English (English)

Chinese Simplified (简体中文)

Document Classification

The purpose of document classification is to assign documents to different predefined categories. This is very useful when dealing with a document flow that includes documents of various types, and you need to identify the type of each document. For example, you may want to sort the contracts, invoices, and receipts into different folders, or rename them according to their types. This can be done automatically with a pretrained system.
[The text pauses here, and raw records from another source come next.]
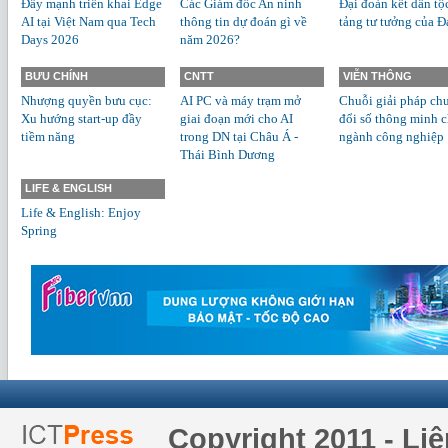
Đẩy mạnh triển khai Edge
Các Giám đốc An ninh
Đại đoàn kết dân tộ
AI tại Việt Nam qua Tech
thông tin dự đoán gì về
tảng tư tưởng của Đ
Days 2026
năm 2026?
BƯU CHÍNH
CNTT
VIỄN THÔNG
Nhượng quyền bưu cục:
AI PC và máy trạm mở
Chuỗi giải pháp ch
Xu hướng start-up đầy
giai đoạn mới cho AI
đổi số thông minh 
tiềm năng
trong DN tại Châu Á -
ngành công nghiệp
Thái Bình Dương
LIFE & ENGLISH
Life & English: Enjoy
Spring
Copyright 2011 - Li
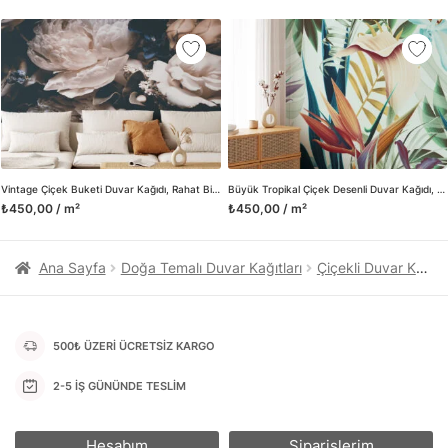
kanvas tablo gibi çeşitli duvar dekorasyon ürünlerinin de
üretimini ve satışını yapmaktadır. Duvar tasarımının önemini
biliyor ve evin en kritik dekorasyon alanı olduğunu kabul
ediyoruz. Bu nedenle ürün yelpazemizi sürekli genişletiyor ve
trendlere ayak uydurmanın yanı sıra yeni trendlerin oluşumunda
da öncü rol üstleniyoruz.
Herhangi bir soru ya da sorununuz olursa bizimle iletişime
geçebilirsiniz.
Vintage Çiçek Buketi Duvar Kağıdı, Rahat Bir Kır Evi Görünümü için Nostaljik Duvar Posteri
Büyük Tropikal Çiçek Desenli Duvar Kağıdı, Dinlendirici Bir Oda için Özel Ölçü Duvar Posteri
₺450,00 / m²
₺450,00 / m²
Ana Sayfa
Doğa Temalı Duvar Kağıtları
Çiçekli Duvar Kağıtları
500₺ ÜZERİ ÜCRETSİZ KARGO
2-5 İŞ GÜNÜNDE TESLİM
Hesabım
Siparişlerim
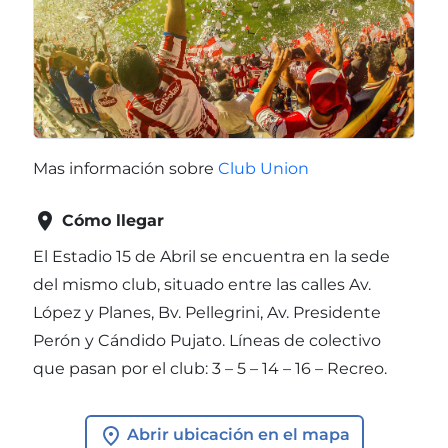
Mas información sobre
Club Union

Cómo llegar
El Estadio 15 de Abril se encuentra en la sede
del mismo club, situado entre las calles Av.
López y Planes, Bv. Pellegrini, Av. Presidente
Perón y Cándido Pujato. Líneas de colectivo
que pasan por el club: 3 – 5 – 14 – 16 – Recreo.
Abrir ubicación en el mapa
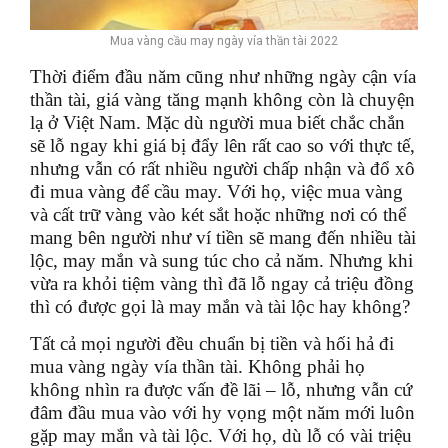
Mua vàng cầu may ngày vía thần tài 2022
Thời điểm đầu năm cũng như những ngày cận vía
thần tài, giá vàng tăng mạnh không còn là chuyện
lạ ở Việt Nam. Mặc dù người mua biết chắc chắn
sẽ lỗ ngay khi giá bị đẩy lên rất cao so với thực tế,
nhưng vẫn có rất nhiều người chấp nhận và đổ xô
đi mua vàng để cầu may. Với họ, việc mua vàng
và cất trữ vàng vào két sắt hoặc những nơi có thể
mang bên người như ví tiền sẽ mang đến nhiều tài
lộc, may mắn và sung túc cho cả năm. Nhưng khi
vừa ra khỏi tiệm vàng thì đã lỗ ngay cả triệu đồng
thì có được gọi là may mắn và tài lộc hay không?
Tất cả mọi người đều chuẩn bị tiền và hối hả đi
mua vàng ngày vía thần tài. Không phải họ
không nhìn ra được vấn đề lãi – lỗ, nhưng vẫn cứ
đâm đầu mua vào với hy vọng một năm mới luôn
gặp may mắn và tài lộc. Với họ, dù lỗ có vài triệu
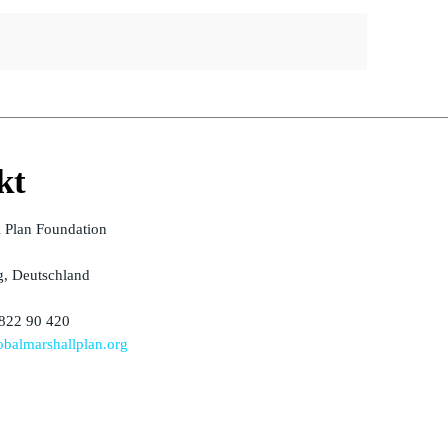
kt
l Plan Foundation
, Deutschland
 822 90 420
balmarshallplan.org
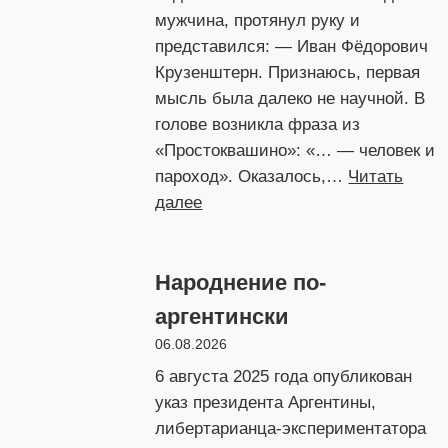
мужчина, протянул руку и
представился: — Иван Фёдорович
Крузенштерн. Признаюсь, первая
мысль была далеко не научной. В
голове возникла фраза из
«Простоквашино»: «… — человек и
пароход». Оказалось,…
Читать
:
далее
Встреча
с
Народнение по-
Крузенштерном
аргентински
06.08.2026
6 августа 2025 года опубликован
указ президента Аргентины,
либертарианца-экспериментатора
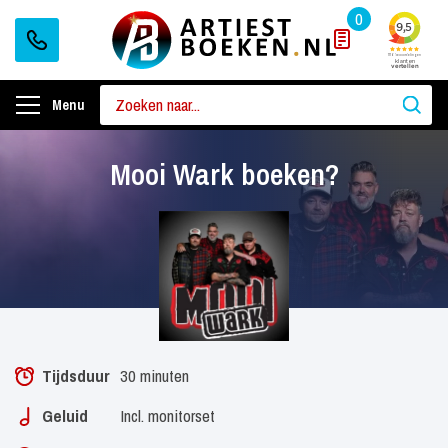
0
Menu
Mooi Wark boeken?
Tijdsduur
30 minuten
Geluid
Incl. monitorset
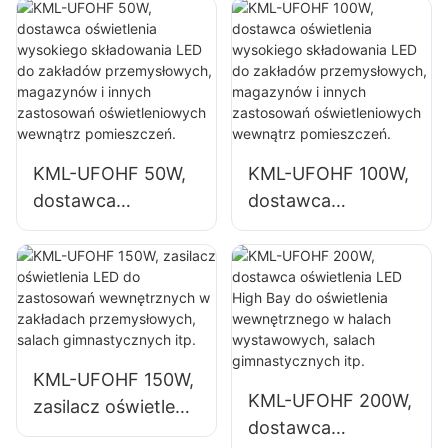
przeznaczony do
wysokiego
pomieszczeń
składowania LED
zamkniętych,
100W do
takich jak hale
pomieszczeń
przemysłowe i
zamkniętych,
magazyny.
takich jak hale
przemysłowe i
KML-UFOHF 50W,
KML-UFOHF 100W,
magazyny.
dostawca
dostawca
oświetlenia
oświetlenia
wysokiego
wysokiego
składowania LED
składowania LED
do zakładów
do zakładów
przemysłowych,
przemysłowych,
magazynów i
magazynów i
KML-UFOHF 150W,
innych zastosowań
innych zastosowań
KML-UFOHF 200W,
zasilacz oświetlenia
oświetleniowych
oświetleniowych
dostawca
LED do
wewnątrz
wewnątrz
One of the main features of document classification is that you know in advance the types of documents you need to distinguish between. ABBYY FineReader Engine can classify documents on the basis of their content, the features of the image, or take into account both the characteristics of the recognized text and the image.

Let us consider the process in detail. It consists of two main steps:

Creating a classification database

For each category, choose several typical documents or pages. They will be used to create the classification database.

Classifying documents

The database that was created in the previous step can be used to classify documents. Incoming documents are fed to a pre-trained classification system which uses the classification database to determine the category.

You may also need to classify documents according to some of their attributes, such as author or barcode value. This article is not concerned with that type of classification. If you want to classify documents according to their attributes, you should implement your own algorithms, which can use text extraction, field-level recognition, or barcode recognition scenario for data extraction.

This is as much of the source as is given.